The Retinaldehyde Reductase Activity of DHRS3 Is Reciprocally Activated by Retinol Dehydrogenase 10 to Control Retinoid Homeostasis

Mark K Adams et al. J Biol Chem. .
Free PMC article

Abstract

The retinoic acid-inducible dehydrogenase reductase 3 (DHRS3) is thought to function as a retinaldehyde reductase that controls the levels of all-trans-retinaldehyde, the immediate precursor for bioactive all-trans-retinoic acid. However, the weak catalytic activity of DHRS3 and the lack of changes in retinaldehyde conversion to retinol and retinoic acid in the cells overexpressing DHRS3 undermine its role as a physiologically important all-trans-retinaldehyde reductase. This study demonstrates that DHRS3 requires the presence of retinol dehydrogenase 10 (RDH10) to display its full catalytic activity. The RDH10-activated DHRS3 acts as a robust high affinity all-trans-retinaldehyde-specific reductase that effectively converts retinaldehyde back to retinol, decreasing the rate of retinoic acid biosynthesis.
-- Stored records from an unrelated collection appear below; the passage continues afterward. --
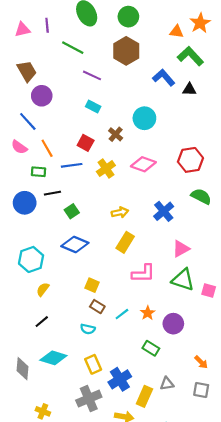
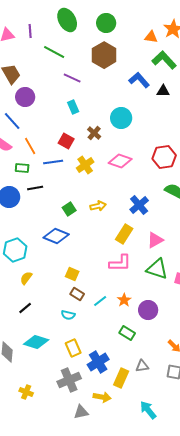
cyan rectangle: (93, 106) -> (73, 107), turned 40
green square: (72, 211) -> (69, 209), moved
yellow rectangle: (125, 242) -> (124, 234), moved

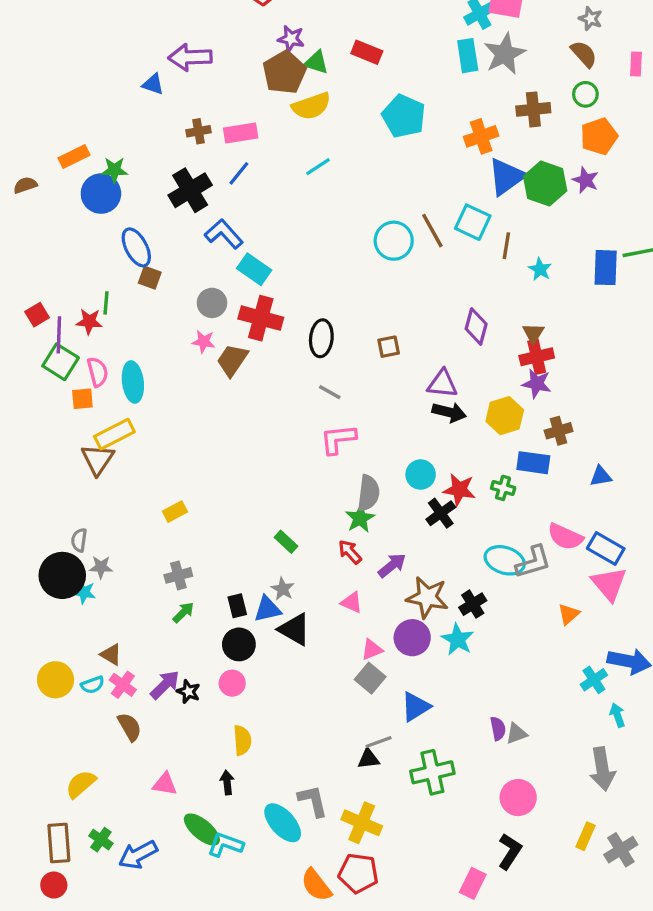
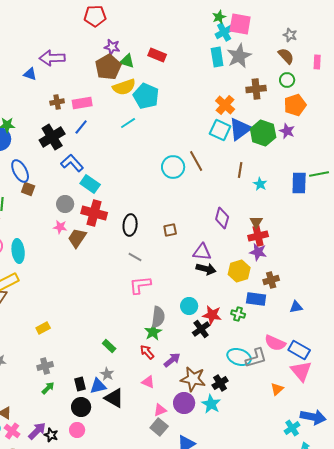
cyan pentagon: (404, 116) -> (146, 96), moved
orange cross: (481, 136) -> (225, 105), turned -30
cyan square: (473, 222) -> (220, 130), moved

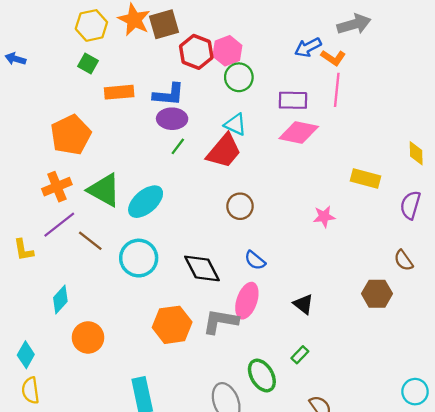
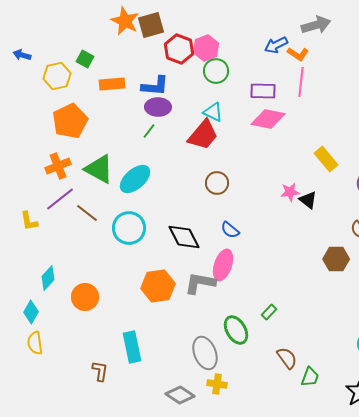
yellow hexagon: (91, 25) -> (57, 76), moved
green line: (178, 146) -> (149, 131), moved
yellow rectangle: (366, 179) -> (326, 159), turned 35
cyan diamond: (60, 299) -> (48, 278), moved
black triangle: (303, 304) -> (308, 200), moved

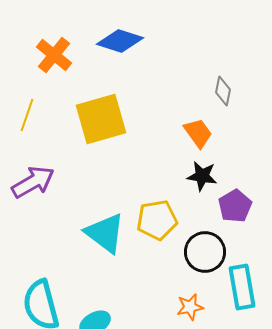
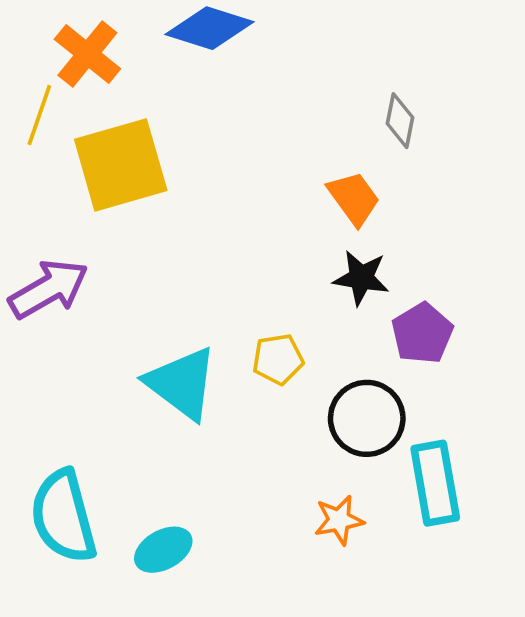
yellow line: (27, 115) -> (39, 115), moved
yellow square: (101, 119) -> (121, 165), moved
yellow pentagon: (157, 220) -> (278, 359), size x0.7

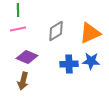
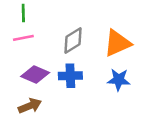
blue cross: (69, 64) -> (70, 76), moved
brown arrow: (23, 81) -> (30, 106), turned -126

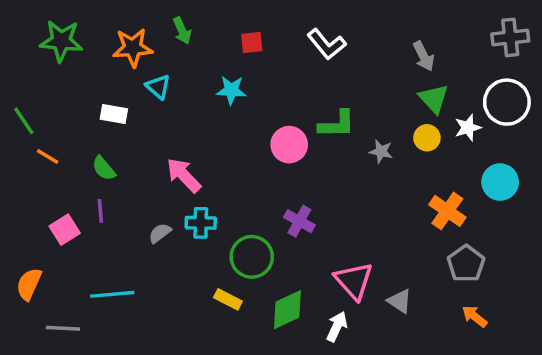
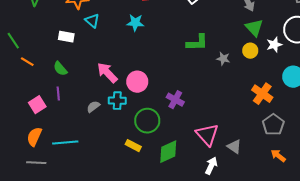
pink circle: (289, 145) -> (137, 82), moved
orange semicircle: (29, 284) -> (34, 137), moved
white arrow: (337, 327) -> (211, 166), moved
In turn, the retinol dehydrogenase activity of RDH10 is reciprocally activated by DHRS3. At E13.5, DHRS3-null embryos have ∼4-fold lower levels of retinol and retinyl esters, but only slightly elevated levels of retinoic acid. The membrane-associated retinaldehyde reductase and retinol dehydrogenase activities are decreased by ∼4- and ∼2-fold, respectively, in Dhrs3(-/-) embryos, and Dhrs3(-/-) mouse embryonic fibroblasts exhibit reduced metabolism of both retinaldehyde and retinol. Neither RDH10 nor DHRS3 has to be itself catalytically active to activate each other. The transcripts encoding DHRS3 and RDH10 are co-localized at least in some tissues during development. The mutually activating interaction between the two related proteins may represent a highly sensitive and conserved mechanism for precise control over the rate of retinoic acid biosynthesis.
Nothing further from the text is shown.